Entre bromas y chistes, terminamos cocinando juntos, yo más estorbando que ayudando, claro, pero no me importaba, porque cada comentario suyo era una excusa para reír, y cada risa mía parecía contagiarlo a él.

Puso música de fondo, una lista cualquiera que terminó sonando a fiesta improvisada, y en un momento nos sorprendimos bailando en la cocina, con una cuchara de madera como micrófono y la sartén como tambor improvisado.

—Si Rebe nos viera ahora nos cobraría entrada —comenté sin aliento después de un par de vueltas torpes.

—Pues que venga, le cobramos nosotros —contestó él, guiñándome un ojo.

La cena quedó espectacular, lo admito. Pollo con salsa de vino, vegetales al horno, pan caliente y una copa de vino que, aunque él insistió que era solo de supermercado, sabía como si lo hubieran traído de Francia en avión privado, nos sentamos frente a frente, y por primera vez en mucho tiempo, sentí que la mesa no estaba vacía.

La conversación fluyó ligera, entre recuerdos de la infancia, chistes sobre nuestros compañeros de trabajo y hasta imitaciones de mi jefe calvo esclavizador que nos hicieron llorar de la risa. Yo exageraba su manera de gritar órdenes y Julián hacía el papel de cliente exigente que quería descuentos por mi fama viral.

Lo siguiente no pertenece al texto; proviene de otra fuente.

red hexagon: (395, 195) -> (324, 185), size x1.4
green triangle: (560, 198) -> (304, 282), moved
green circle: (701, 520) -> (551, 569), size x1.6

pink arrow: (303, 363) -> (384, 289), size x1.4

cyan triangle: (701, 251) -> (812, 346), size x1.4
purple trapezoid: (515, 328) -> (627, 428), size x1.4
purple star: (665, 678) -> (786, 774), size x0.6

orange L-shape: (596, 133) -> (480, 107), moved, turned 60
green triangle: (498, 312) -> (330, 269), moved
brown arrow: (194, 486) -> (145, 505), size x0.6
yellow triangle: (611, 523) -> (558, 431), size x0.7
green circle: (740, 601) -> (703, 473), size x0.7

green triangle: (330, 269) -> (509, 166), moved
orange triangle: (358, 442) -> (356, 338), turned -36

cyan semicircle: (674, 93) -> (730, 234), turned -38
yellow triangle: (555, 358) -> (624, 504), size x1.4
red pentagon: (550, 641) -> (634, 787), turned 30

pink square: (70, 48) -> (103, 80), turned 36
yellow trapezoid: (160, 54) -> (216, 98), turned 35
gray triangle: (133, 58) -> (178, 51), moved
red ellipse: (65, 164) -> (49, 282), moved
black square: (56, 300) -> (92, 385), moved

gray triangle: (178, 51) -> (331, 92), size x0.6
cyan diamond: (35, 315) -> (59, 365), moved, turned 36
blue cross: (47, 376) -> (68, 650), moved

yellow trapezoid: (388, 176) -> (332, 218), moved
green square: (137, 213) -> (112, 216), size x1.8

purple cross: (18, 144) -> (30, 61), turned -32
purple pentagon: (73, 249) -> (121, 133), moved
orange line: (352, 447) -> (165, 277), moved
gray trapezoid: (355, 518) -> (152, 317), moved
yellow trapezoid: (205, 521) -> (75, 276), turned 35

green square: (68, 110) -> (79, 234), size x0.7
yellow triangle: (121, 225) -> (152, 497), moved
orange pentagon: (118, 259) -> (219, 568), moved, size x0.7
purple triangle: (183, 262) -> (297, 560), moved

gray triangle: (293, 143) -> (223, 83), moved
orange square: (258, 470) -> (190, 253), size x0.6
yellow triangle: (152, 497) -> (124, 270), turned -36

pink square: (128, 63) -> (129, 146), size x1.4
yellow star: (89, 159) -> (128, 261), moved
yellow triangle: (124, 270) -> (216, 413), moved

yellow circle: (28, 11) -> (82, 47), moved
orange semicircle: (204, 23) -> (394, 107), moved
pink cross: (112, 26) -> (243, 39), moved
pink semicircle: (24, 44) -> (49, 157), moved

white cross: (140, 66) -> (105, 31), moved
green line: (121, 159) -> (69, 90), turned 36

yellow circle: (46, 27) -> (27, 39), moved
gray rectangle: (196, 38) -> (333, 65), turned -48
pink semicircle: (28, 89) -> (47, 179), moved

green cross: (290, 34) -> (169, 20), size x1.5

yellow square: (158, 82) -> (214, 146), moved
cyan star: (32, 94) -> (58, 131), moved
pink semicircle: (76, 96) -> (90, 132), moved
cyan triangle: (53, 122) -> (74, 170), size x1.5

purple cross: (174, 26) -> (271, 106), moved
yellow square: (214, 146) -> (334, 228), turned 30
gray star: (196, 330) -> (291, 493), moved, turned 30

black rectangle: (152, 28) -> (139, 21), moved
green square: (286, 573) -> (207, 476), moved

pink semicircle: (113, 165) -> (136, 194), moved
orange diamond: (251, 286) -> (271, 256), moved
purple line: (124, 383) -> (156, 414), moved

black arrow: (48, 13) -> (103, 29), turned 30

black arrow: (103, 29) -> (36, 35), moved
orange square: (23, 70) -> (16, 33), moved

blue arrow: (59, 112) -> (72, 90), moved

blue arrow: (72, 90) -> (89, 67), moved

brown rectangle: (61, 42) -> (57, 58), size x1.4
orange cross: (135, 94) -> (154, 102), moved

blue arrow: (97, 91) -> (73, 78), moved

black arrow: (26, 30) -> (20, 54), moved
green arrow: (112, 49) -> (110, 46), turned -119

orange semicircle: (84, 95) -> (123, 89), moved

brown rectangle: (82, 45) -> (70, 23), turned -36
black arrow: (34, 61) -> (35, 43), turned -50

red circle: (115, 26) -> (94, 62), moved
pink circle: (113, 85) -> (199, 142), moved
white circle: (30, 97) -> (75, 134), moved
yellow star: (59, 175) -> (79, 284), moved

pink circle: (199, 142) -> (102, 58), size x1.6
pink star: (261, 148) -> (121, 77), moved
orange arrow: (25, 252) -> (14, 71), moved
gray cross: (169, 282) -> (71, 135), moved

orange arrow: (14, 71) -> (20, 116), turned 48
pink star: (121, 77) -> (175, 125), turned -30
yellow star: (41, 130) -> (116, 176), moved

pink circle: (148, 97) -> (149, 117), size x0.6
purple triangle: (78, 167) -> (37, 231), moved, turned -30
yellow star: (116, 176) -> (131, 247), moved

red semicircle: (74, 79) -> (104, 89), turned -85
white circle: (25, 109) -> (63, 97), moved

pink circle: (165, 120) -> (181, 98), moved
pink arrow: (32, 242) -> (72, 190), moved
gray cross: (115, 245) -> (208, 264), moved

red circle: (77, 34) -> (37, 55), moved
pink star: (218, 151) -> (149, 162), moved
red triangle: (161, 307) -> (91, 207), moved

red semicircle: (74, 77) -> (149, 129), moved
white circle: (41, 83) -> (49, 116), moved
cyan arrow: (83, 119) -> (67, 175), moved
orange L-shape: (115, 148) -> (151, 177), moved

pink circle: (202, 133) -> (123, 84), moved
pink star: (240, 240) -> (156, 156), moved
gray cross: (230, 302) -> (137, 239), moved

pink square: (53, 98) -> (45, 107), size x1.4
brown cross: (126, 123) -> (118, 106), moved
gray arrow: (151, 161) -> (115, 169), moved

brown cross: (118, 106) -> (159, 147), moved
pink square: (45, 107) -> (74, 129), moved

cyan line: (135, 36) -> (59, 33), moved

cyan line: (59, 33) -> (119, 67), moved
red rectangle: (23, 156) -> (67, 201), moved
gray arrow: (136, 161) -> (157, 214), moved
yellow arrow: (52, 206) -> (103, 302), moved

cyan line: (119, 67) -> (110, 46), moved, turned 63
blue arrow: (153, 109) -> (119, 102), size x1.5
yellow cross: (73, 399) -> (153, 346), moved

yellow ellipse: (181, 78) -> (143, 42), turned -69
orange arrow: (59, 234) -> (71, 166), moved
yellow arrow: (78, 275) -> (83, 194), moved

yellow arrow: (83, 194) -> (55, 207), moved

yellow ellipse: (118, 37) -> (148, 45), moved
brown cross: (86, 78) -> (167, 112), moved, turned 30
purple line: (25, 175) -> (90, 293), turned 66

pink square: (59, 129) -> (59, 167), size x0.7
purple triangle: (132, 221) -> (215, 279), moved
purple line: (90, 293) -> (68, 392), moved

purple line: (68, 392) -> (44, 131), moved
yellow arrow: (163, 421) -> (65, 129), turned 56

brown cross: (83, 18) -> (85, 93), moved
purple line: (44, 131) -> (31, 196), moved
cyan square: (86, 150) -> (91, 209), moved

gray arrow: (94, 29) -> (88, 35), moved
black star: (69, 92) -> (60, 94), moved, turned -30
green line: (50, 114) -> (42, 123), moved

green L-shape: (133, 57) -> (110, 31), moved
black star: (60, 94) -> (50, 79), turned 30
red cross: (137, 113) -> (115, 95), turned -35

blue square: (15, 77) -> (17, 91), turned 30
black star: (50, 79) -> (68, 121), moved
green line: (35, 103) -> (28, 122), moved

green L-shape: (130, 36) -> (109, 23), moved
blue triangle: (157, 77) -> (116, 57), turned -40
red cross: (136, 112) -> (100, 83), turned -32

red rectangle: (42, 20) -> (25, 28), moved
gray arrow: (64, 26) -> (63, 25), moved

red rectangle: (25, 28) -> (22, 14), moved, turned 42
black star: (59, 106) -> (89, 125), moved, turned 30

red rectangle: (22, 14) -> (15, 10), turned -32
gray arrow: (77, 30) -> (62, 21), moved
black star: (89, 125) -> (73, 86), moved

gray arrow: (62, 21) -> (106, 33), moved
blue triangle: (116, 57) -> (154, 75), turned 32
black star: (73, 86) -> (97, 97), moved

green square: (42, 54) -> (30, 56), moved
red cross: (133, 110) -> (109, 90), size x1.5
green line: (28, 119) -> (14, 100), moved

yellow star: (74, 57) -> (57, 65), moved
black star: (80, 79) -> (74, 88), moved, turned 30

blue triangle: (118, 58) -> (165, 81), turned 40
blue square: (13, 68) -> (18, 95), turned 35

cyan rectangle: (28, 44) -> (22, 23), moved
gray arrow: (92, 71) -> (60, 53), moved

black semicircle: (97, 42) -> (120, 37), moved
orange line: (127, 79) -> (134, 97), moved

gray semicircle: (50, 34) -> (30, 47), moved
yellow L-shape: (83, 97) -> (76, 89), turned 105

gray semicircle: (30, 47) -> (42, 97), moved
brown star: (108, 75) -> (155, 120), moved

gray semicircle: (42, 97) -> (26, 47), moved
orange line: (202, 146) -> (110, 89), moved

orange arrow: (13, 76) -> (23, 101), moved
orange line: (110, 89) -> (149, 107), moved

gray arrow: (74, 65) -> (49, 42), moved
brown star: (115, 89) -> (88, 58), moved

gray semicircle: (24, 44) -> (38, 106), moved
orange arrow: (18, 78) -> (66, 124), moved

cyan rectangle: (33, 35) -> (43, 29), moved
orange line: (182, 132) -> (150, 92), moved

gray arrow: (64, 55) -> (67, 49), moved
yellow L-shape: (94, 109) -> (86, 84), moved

—Lo siento señor, no tenemos dos por uno en hamburguesas por escuchar mi audio —le dije con voz seria, mientras él se hacía el indignado.

—Pues debería, yo vine aquí solo por la celebridad del circo —respondió golpeando la mesa con la palma.

Nos reímos tanto que casi se me olvidó que estábamos cenando en el mismo apartamento donde apenas unos días antes todo era un campo de batalla emocional.